The 30+ people that were receiving care at Byrd Camp are listed as “items” to be seized during the raid; “illegal aliens” was placed at the end of a list including cell phones and documentation. pic.twitter.com/0XIfPFJd7X No More Deaths (@NoMoreDeaths) August 3, 2020
A copy of the warrant listing items to be seized, including "cellular phones" and "illegal aliens."
Representatives from No More Deaths dispute this account, saying the July 30 arrest occurred within the camp boundaries.

We know anecdotally and from the release of documents that when Border Patrol tracks people for as long as they say, they are trying to exhaust them [a tactic known as ‘chase and scatter’]. It's to make them not try to access resources, especially in this heat. I think it's really disgusting that their rationale for why they were surveilling and threatening to enter our camp was because they were tracking this group.

In a massive show of force, Border Patrol + BORTAC—the same militarized tactical unit recently mobilized against protestors in US cities—descended on the camp with an armored vehicle, three ATVS, two helicopters, and ~24 marked and unmarked vehicles. pic.twitter.com/z1MUlk7gad No More Deaths (@NoMoreDeaths) August 1, 2020
This video is one of the few recorded of the raid. Volunteers' cellphones were seized by Border Patrol and BORTAC agents.

A pattern of retaliation

Friday’s raid is similar to one that occurred at Byrd camp on June 15, 2017. On July 29, No More Deaths released documents obtained via a Freedom of Information Act (FOIA) request that disclosed the involvement of BORTAC and the Border Patrol Union in the 2017 raid, Taleb said.

No More Deaths does have a really long history with raids unfortunately at this point.

A few days before the [July 31] raid, we released some FOIA-ed emails that showed that BORTAC was also involved with [the 2017] raid.
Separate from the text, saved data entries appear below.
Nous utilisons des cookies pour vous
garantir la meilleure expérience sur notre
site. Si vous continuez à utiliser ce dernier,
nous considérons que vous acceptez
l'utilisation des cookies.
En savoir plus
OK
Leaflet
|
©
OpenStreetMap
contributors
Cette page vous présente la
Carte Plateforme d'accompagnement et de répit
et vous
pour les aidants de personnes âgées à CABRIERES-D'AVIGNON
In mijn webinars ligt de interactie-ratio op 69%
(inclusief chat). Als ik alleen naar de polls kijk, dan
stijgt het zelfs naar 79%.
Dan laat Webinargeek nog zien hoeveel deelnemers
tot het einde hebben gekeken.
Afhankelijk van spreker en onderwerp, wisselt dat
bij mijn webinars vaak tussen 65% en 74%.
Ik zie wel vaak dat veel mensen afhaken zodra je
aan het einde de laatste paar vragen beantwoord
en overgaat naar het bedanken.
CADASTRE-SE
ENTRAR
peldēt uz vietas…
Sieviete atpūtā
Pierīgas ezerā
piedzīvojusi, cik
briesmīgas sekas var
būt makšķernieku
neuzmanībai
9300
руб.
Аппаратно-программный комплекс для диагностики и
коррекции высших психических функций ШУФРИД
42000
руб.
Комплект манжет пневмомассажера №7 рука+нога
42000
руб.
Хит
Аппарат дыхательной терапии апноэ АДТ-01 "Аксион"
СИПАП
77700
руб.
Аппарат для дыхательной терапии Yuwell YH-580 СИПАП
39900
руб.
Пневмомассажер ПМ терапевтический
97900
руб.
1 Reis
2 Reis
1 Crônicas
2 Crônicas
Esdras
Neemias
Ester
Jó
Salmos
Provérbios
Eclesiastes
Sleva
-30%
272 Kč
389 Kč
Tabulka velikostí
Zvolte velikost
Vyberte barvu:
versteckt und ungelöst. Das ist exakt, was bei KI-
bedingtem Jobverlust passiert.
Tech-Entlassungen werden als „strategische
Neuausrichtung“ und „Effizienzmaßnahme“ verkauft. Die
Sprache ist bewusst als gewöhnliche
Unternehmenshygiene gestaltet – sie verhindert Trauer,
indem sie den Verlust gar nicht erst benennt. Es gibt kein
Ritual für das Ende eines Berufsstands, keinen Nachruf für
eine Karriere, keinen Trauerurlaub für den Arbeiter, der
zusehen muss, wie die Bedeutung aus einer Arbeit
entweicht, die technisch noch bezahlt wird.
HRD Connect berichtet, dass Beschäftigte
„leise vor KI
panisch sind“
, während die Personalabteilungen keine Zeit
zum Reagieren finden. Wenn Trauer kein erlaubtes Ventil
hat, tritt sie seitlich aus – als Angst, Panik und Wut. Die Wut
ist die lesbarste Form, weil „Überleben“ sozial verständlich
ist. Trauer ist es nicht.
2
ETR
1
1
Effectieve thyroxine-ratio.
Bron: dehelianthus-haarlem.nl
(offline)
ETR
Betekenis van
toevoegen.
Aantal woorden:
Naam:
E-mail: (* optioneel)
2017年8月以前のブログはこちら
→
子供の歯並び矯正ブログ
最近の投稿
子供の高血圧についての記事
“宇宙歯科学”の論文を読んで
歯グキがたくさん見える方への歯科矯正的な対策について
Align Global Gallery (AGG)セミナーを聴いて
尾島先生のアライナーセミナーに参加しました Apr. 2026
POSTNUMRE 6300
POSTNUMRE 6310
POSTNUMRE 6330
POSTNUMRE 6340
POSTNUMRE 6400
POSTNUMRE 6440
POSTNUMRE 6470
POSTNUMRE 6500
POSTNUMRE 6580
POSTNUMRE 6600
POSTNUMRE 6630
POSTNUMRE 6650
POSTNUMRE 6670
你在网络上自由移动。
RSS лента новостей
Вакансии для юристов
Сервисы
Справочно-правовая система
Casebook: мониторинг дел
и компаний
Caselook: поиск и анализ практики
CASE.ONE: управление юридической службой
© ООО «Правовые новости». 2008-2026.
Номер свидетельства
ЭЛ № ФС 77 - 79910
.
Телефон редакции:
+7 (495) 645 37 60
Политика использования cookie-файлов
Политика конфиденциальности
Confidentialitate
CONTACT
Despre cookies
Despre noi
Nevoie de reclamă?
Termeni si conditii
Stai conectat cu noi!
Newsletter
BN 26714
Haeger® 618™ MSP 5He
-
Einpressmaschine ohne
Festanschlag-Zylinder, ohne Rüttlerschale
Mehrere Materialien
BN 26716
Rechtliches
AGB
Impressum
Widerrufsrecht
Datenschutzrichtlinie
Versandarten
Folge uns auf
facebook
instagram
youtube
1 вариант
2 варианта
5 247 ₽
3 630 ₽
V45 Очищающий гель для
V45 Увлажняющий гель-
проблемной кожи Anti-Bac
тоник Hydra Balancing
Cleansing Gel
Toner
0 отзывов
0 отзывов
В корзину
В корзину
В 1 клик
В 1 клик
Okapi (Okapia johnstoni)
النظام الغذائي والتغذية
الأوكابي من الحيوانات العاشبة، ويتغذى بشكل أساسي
I think that the move to confiscate cellphones was because of the media that we were able to do around the 2017 raid.
In 2017, volunteers from No More Deaths were able to post photos on social media as the raid was happening. They attached the phone number for US Customs and Border Protection in Arizona and a script for callers, asking people to call and demand that the surveillance end. Without cellphones, volunteers were unable to do so this time.


NEW PHOTOS:
One volunteer was able to get a few pictures from inside camp when BORTAC and Border Patrol entered.

Heavily armed agents drove straight into the humanitarian aid camp in a Bearcat tank as helicopters circled overhead. pic.twitter.com/Vnu9ecsQ9A No More Deaths (@NoMoreDeaths) August 2, 2020

The second, and currently only other, set of photos that a volunteer managed to take on July 31.

"Border Patrol has always worked hardest to suppress the narratives of those directly affected by the crisis they have created. We are simply an extension of that."

After the raid, the three dozen arrested migrants were loaded onto buses and sent to detention centres. The volunteers were released. The dangers for the arrested migrants are high, Taleb explains.

They detained and arrested over 30 people that night. They probably chose not to arrest our volunteers because they wouldn't get as much bad media for harming the lives of people migrating as they would for harming humanitarian aid workers. And they know that.

Immigration detention is a really deadly intervention in somebody's life. We know that Covid-19 is rampant in immigrant detention. We also know that there are many, many people that are being rapidly deported at this moment.

The M.O. of Border Patrol in the field every single day is violent. We saw kind of a microcosm of their tactics, just maybe with more guns and also with the Border Patrol cameraman on the scene standing on top of trucks and getting shots of people while they're getting pulled out.

Border Patrol has always worked hardest to suppress the narratives of those directly affected by the crisis they have created. We are simply an extension of that.

The people that have to bear the brunt of all of their actions against our organisation are the folks that are migrating.

People have been telling stories since the beginning of
prevention through deterrence. It’s those narratives that tell the actual true story. It feels important to highlight this false reality that [Border Patrol agents] are rescuers in the desert, when they also create the crisis that causes people to die.